Records supplied:
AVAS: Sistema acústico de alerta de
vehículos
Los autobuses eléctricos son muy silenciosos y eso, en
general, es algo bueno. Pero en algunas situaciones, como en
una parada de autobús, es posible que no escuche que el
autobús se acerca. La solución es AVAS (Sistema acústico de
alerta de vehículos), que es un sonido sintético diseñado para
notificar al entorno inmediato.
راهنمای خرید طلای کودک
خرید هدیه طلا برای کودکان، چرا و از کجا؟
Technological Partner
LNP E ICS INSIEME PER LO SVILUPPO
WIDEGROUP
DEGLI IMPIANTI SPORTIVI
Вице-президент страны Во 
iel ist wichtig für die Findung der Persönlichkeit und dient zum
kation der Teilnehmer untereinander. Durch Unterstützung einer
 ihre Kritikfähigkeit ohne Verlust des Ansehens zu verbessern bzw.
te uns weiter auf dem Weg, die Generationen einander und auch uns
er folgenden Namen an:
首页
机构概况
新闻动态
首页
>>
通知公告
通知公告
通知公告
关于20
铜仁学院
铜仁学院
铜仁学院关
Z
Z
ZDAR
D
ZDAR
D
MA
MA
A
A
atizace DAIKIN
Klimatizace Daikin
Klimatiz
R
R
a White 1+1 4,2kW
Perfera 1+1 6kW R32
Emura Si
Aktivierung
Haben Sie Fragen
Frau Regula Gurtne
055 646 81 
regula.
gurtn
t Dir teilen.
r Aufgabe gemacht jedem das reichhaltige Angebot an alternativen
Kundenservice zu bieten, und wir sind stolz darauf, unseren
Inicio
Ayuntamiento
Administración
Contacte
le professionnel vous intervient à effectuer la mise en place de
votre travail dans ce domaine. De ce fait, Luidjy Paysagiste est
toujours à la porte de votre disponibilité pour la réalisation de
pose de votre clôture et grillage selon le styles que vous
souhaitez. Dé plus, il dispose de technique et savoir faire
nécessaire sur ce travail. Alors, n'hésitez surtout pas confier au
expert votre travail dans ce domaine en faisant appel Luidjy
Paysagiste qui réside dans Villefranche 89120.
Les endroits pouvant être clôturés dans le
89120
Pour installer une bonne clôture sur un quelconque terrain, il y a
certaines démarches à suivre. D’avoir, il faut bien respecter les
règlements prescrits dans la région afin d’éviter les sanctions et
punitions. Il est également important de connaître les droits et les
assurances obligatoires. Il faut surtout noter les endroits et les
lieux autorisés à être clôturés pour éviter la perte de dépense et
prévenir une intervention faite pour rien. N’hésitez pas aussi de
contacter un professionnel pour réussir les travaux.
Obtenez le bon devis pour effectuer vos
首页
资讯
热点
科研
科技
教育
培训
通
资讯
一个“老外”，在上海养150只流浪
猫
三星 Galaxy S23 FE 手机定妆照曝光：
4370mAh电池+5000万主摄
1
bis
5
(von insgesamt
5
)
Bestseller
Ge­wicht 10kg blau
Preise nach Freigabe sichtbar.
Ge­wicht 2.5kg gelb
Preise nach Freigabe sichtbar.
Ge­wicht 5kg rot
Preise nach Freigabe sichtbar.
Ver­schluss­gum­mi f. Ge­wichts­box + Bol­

What you are asked to do:
Only a number is expected in response: how many lines of the records above include the word "faut".

Result of this task:
2